Other developments in Brookhaven include planned improvements to its Lynwood Park facility thanks to its partnership with the Atlanta Hawks. The Atlanta Hawks Foundation made a donation, approved unanimously by the city council, for upgraded furnishing and site improvements to the existing basketball court at Lynwood Park. As of 2017, the Hawks new $50 million training facility is located in Brookhaven.

==Education==

Oglethorpe University, located on Peachtree Road

Colleges and universities in Brookhaven include Oglethorpe University as well Georgia State University's Brookhaven satellite campus for the Robinson College of Business MBA program. Both are located on Peachtree Road.

===Primary and secondary schools===
DeKalb County School System operates the public schools serving Brookhaven. The zoned public elementary schools within the city limits and serving the city are Ashford Park Elementary, Montclair Elementary, Montgomery Elementary, and Woodward Elementary. Additionally Fernbank and John Lewis elementaries, outside of the Brookhaven city limits, serve portions of the city. Montgomery Elementary is one of five residential public schools in all of Dekalb County to exceed 90% in every CRCT category.

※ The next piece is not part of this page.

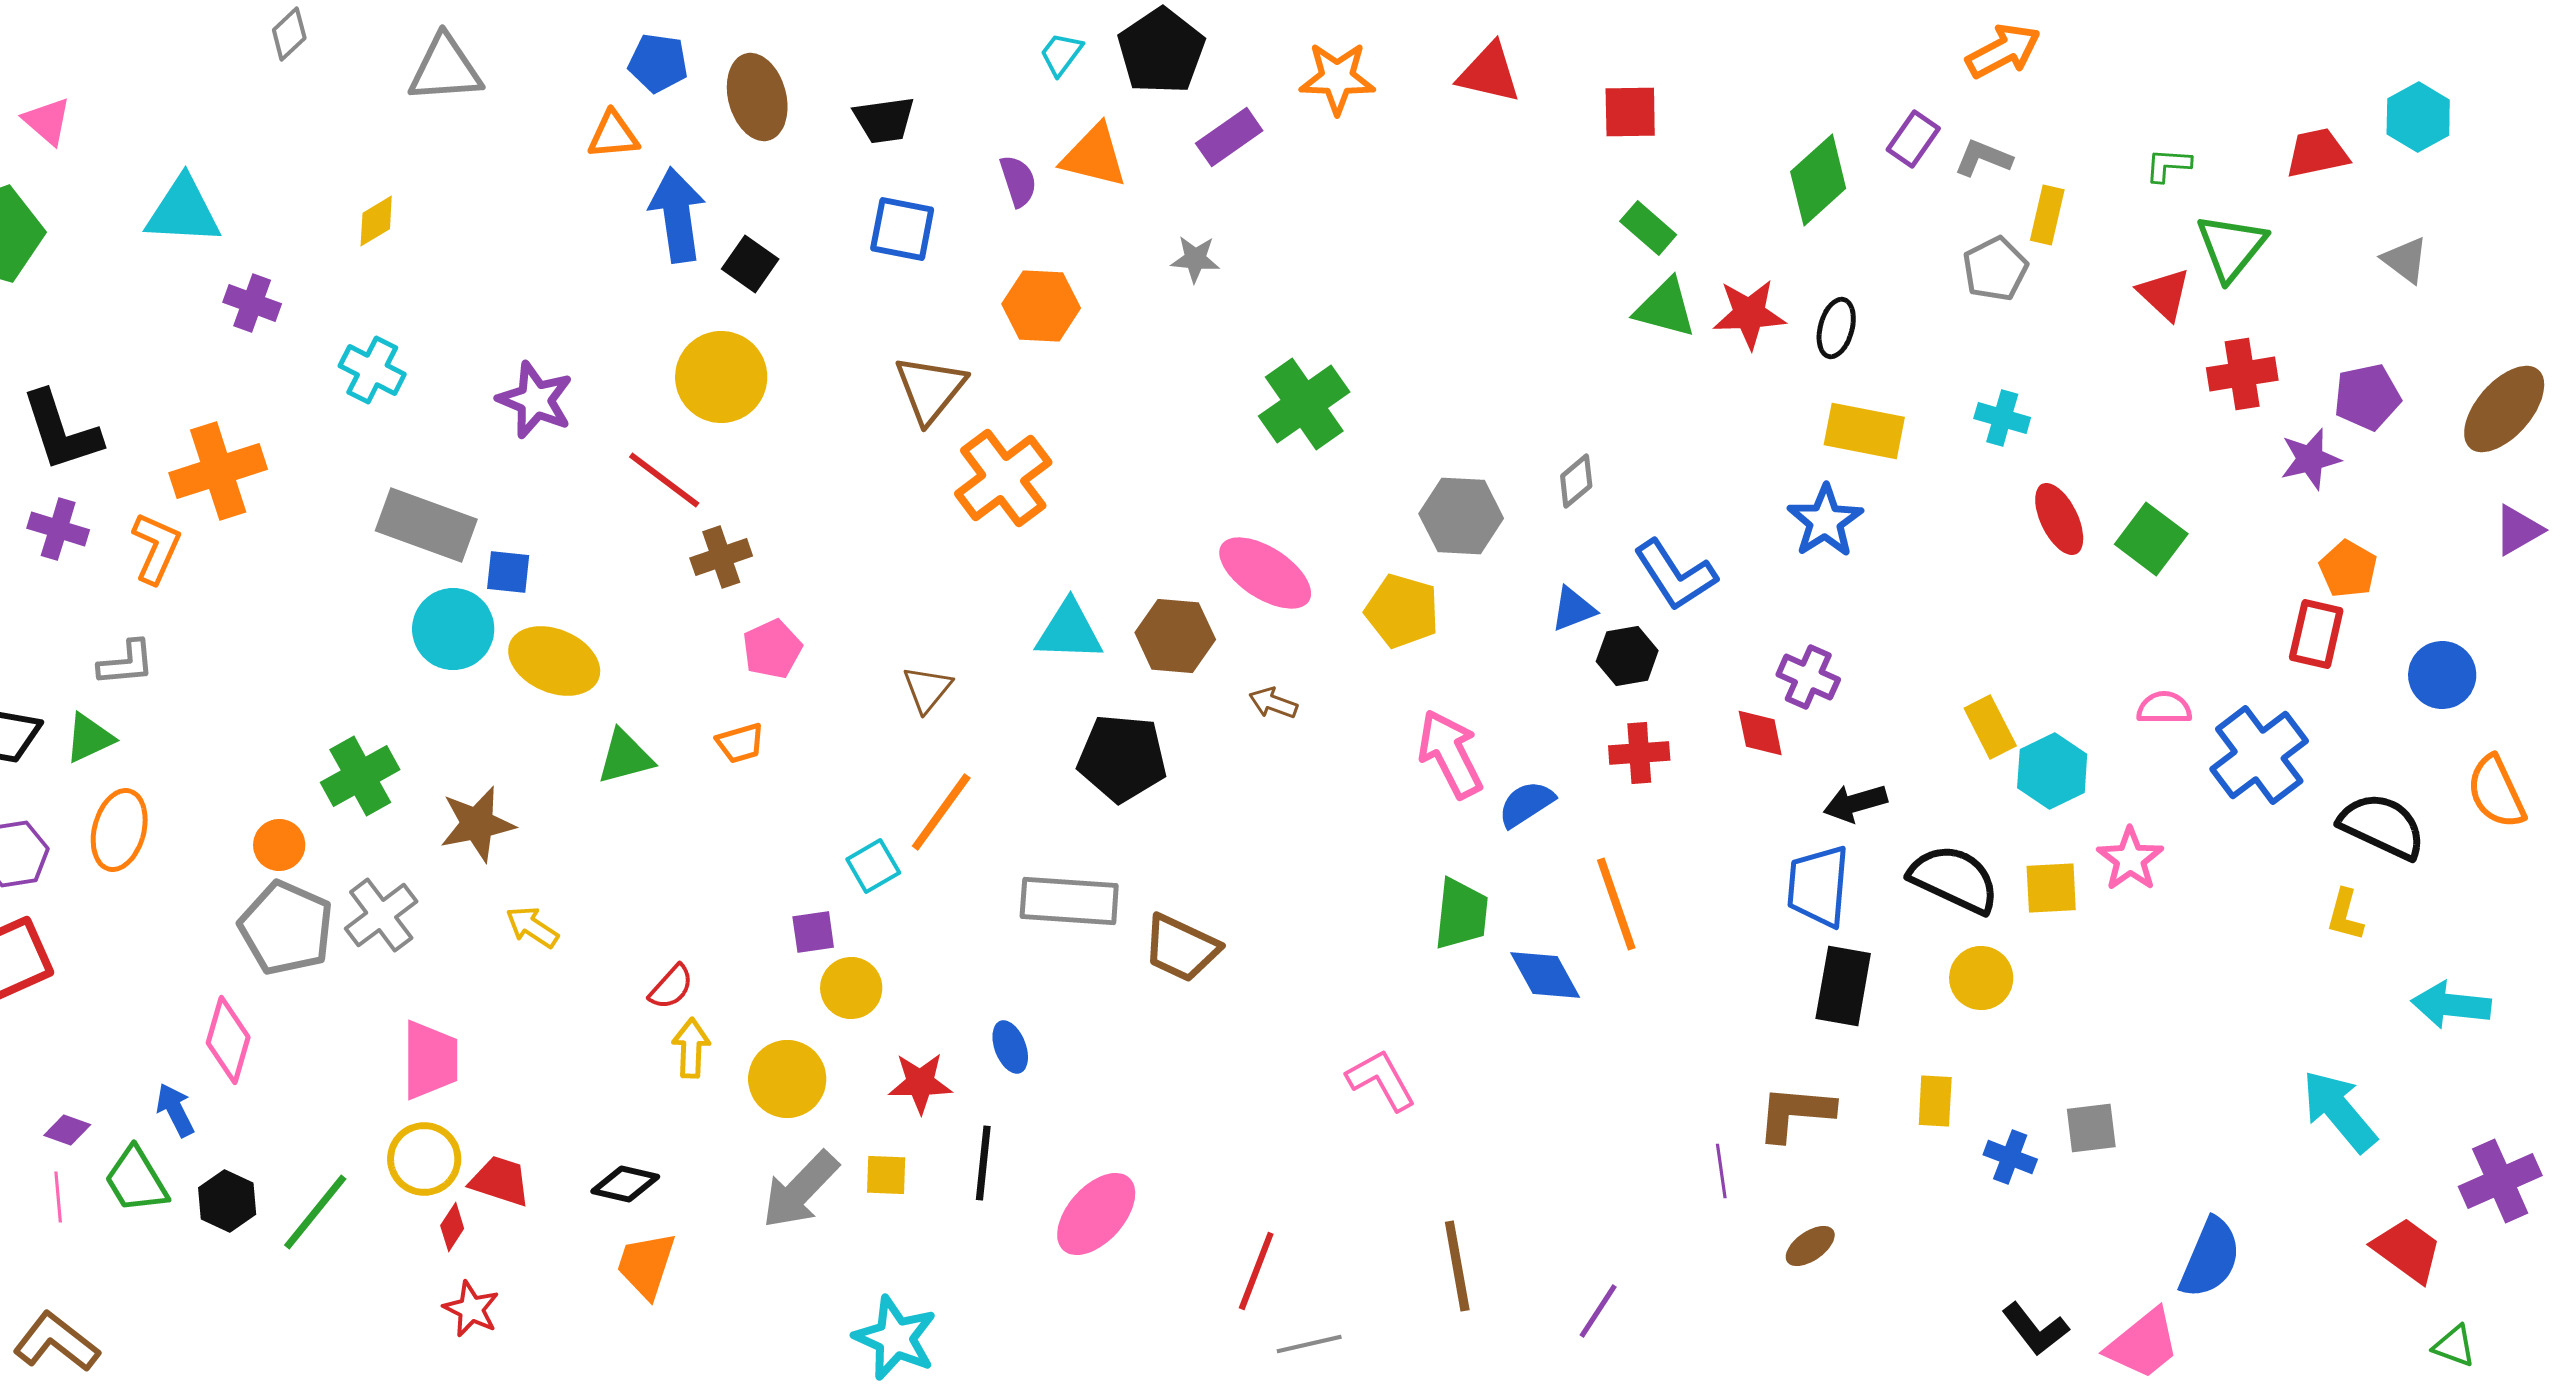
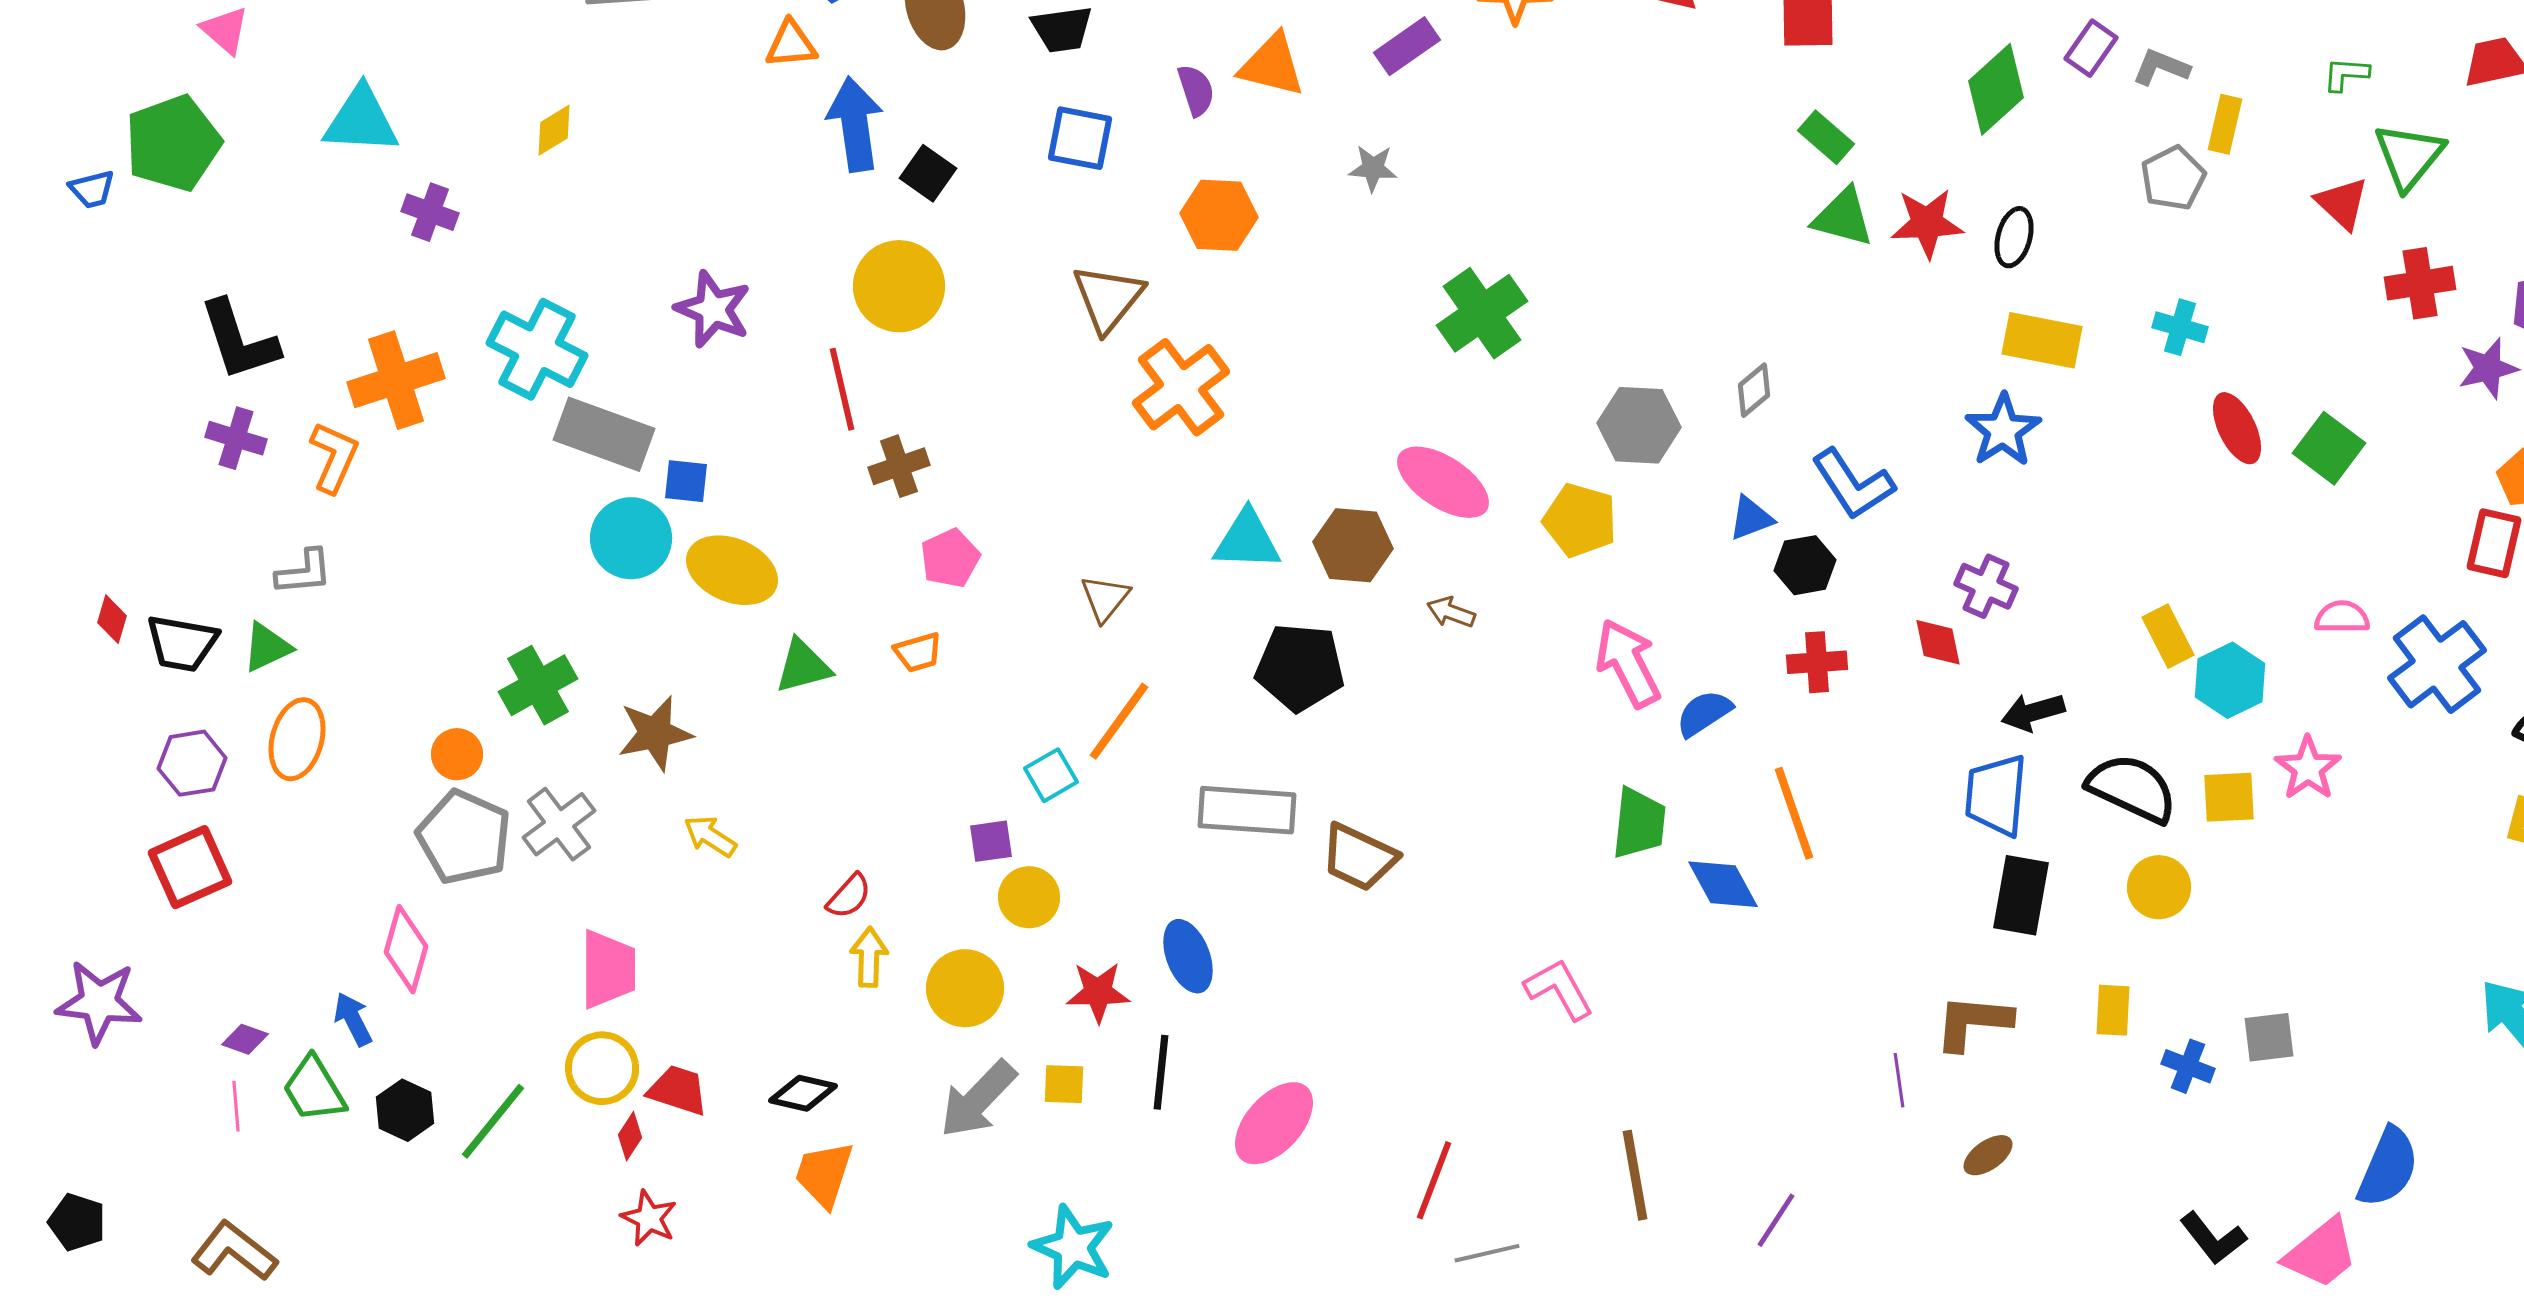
cyan cross: (372, 370) -> (537, 349), moved, size x1.5
red line: (664, 480) -> (842, 389), turned 40
blue ellipse: (1010, 1047) -> (1188, 956), size x1.4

Kittredge Magnet School offers a program for high achieving students in grades 4 through 6. Students can submit an application or be selected through a lottery system in order to attend.

The public middle schools serving the city are Chamblee Middle School in Chamblee and Sequoyah Middle School in Doraville. The public high schools serving the city are Cross Keys High School in Brookhaven, and Chamblee Charter High School. Private schools include Our Lady of the Assumption Catholic School (Roman Catholic Archdiocese of Atlanta), St. Martin in the Fields Episcopal School, and Marist School.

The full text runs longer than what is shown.